▸ **WORK ITEM**
Extract only the first line of the listing and every line after it up to and including the one with "berkesinambungan.". Omit the pictures.

===

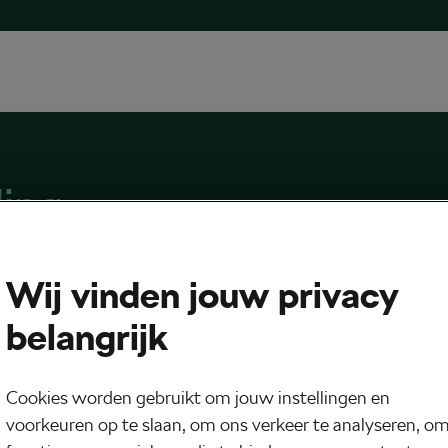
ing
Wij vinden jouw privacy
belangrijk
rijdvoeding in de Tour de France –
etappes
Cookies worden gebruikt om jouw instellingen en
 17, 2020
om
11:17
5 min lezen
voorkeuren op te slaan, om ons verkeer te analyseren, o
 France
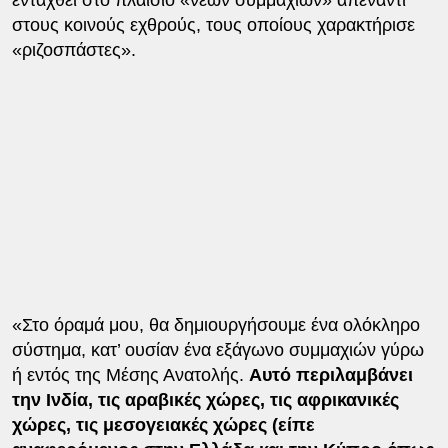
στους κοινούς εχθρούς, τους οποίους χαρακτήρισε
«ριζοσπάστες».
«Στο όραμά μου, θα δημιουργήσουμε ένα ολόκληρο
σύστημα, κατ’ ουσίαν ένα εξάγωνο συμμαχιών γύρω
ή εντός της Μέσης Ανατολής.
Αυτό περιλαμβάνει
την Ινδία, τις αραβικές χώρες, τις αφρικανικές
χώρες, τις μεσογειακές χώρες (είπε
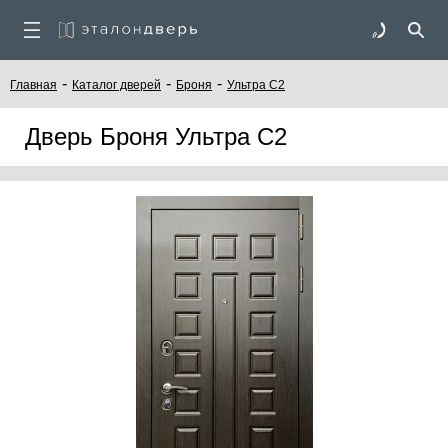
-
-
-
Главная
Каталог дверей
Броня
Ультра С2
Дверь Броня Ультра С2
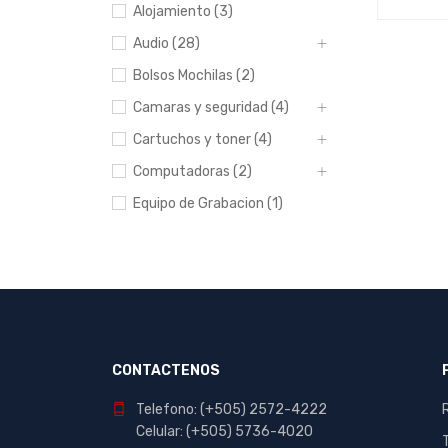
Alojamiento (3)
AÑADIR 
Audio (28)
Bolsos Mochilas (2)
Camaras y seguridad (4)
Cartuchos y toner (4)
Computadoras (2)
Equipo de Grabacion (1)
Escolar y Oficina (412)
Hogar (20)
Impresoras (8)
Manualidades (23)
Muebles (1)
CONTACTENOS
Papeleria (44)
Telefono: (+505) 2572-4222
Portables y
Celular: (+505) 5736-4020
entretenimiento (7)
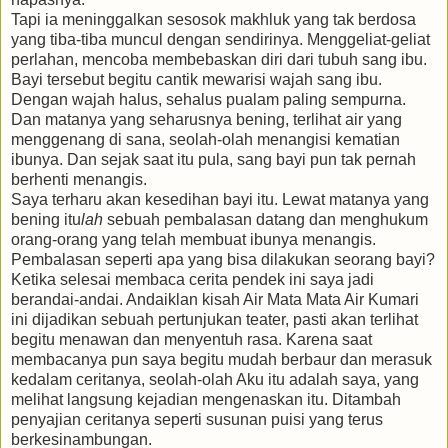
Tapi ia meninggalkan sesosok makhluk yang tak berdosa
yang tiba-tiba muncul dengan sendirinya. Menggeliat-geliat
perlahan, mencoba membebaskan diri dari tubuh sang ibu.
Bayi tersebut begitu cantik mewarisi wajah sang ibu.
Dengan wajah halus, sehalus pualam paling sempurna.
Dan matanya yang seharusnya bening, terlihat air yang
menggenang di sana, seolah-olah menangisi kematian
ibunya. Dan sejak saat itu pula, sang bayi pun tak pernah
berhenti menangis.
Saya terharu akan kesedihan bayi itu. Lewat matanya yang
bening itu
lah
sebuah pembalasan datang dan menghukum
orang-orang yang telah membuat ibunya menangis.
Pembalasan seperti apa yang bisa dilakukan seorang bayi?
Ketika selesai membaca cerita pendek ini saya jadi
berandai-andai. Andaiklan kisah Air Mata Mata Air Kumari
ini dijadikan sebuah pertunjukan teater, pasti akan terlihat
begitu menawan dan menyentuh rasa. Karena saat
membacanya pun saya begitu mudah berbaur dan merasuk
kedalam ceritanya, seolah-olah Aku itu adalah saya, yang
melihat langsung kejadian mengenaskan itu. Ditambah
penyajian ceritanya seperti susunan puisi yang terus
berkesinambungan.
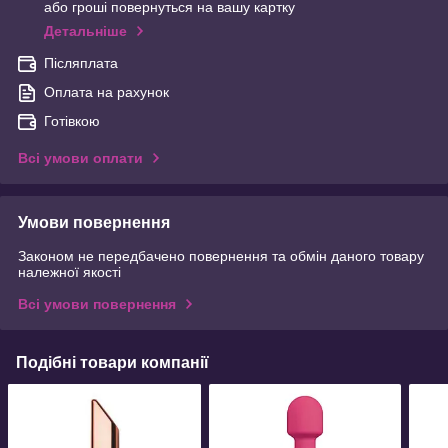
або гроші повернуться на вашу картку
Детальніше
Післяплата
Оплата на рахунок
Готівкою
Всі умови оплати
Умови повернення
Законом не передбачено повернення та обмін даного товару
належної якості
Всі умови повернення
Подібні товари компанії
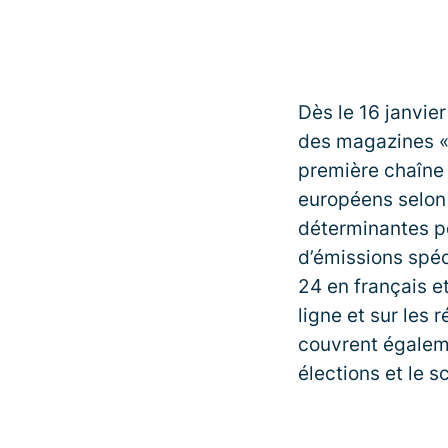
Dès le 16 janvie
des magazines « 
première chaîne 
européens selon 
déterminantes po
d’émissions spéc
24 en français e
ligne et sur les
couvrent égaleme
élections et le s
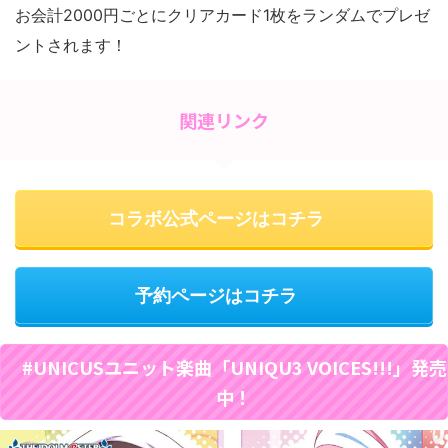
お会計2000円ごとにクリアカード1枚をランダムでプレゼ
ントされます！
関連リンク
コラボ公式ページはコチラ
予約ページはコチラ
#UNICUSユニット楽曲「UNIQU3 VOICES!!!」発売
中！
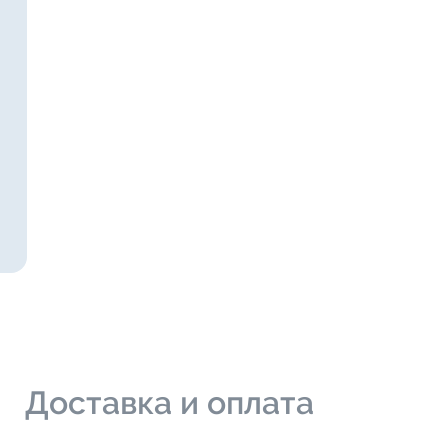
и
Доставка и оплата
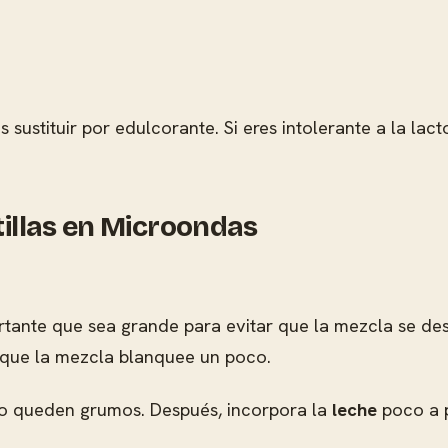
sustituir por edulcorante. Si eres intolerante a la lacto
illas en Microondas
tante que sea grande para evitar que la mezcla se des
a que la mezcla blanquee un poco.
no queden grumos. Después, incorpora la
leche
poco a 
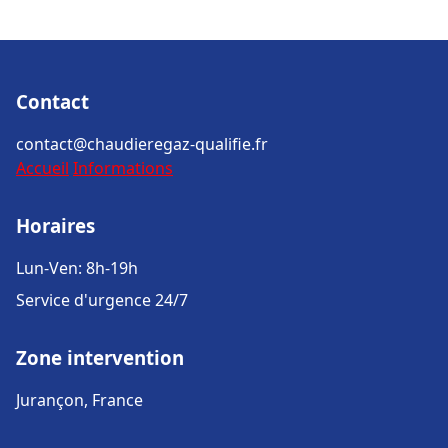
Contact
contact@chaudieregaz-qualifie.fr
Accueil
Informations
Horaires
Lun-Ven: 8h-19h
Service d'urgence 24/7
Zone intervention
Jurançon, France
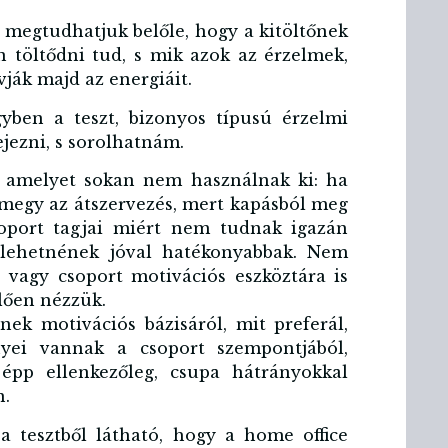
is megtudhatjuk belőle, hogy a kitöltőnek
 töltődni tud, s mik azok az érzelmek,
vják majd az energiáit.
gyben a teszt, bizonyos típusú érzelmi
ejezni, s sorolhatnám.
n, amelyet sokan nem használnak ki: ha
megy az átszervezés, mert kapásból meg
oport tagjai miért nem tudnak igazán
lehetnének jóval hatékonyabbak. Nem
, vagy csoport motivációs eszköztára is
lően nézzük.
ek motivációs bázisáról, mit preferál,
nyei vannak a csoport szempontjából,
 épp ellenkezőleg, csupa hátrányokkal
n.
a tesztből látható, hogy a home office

===

▸ **ANSWER TO THIS PROBLEM**
ing
Wij vinden jouw privacy
belangrijk
rijdvoeding in de Tour de France –
etappes
Cookies worden gebruikt om jouw instellingen en
 17, 2020
om
11:17
5 min lezen
voorkeuren op te slaan, om ons verkeer te analyseren, o
 France
στους κοινούς εχθρούς, τους οποίους χαρακτήρισε
«ριζοσπάστες».
«Στο όραμά μου, θα δημιουργήσουμε ένα ολόκληρο
σύστημα, κατ’ ουσίαν ένα εξάγωνο συμμαχιών γύρω
ή εντός της Μέσης Ανατολής.
Αυτό περιλαμβάνει
την Ινδία, τις αραβικές χώρες, τις αφρικανικές
χώρες, τις μεσογειακές χώρες (είπε
-
-
-
Главная
Каталог дверей
Броня
Ультра С2
Дверь Броня Ультра С2
Alojamiento (3)
AÑADIR 
Audio (28)
Bolsos Mochilas (2)
Camaras y seguridad (4)
Cartuchos y toner (4)
Computadoras (2)
Equipo de Grabacion (1)
Escolar y Oficina (412)
Hogar (20)
Impresoras (8)
Manualidades (23)
Muebles (1)
CONTACTENOS
Papeleria (44)
Telefono: (+505) 2572-4222
Portables y
Celular: (+505) 5736-4020
entretenimiento (7)
Tapi ia meninggalkan sesosok makhluk yang tak berdosa
yang tiba-tiba muncul dengan sendirinya. Menggeliat-geliat
perlahan, mencoba membebaskan diri dari tubuh sang ibu.
Bayi tersebut begitu cantik mewarisi wajah sang ibu.
Dengan wajah halus, sehalus pualam paling sempurna.
Dan matanya yang seharusnya bening, terlihat air yang
menggenang di sana, seolah-olah menangisi kematian
ibunya. Dan sejak saat itu pula, sang bayi pun tak pernah
berhenti menangis.
Saya terharu akan kesedihan bayi itu. Lewat matanya yang
bening itu
lah
sebuah pembalasan datang dan menghukum
orang-orang yang telah membuat ibunya menangis.
Pembalasan seperti apa yang bisa dilakukan seorang bayi?
Ketika selesai membaca cerita pendek ini saya jadi
berandai-andai. Andaiklan kisah Air Mata Mata Air Kumari
ini dijadikan sebuah pertunjukan teater, pasti akan terlihat
begitu menawan dan menyentuh rasa. Karena saat
membacanya pun saya begitu mudah berbaur dan merasuk
kedalam ceritanya, seolah-olah Aku itu adalah saya, yang
melihat langsung kejadian mengenaskan itu. Ditambah
penyajian ceritanya seperti susunan puisi yang terus
berkesinambungan.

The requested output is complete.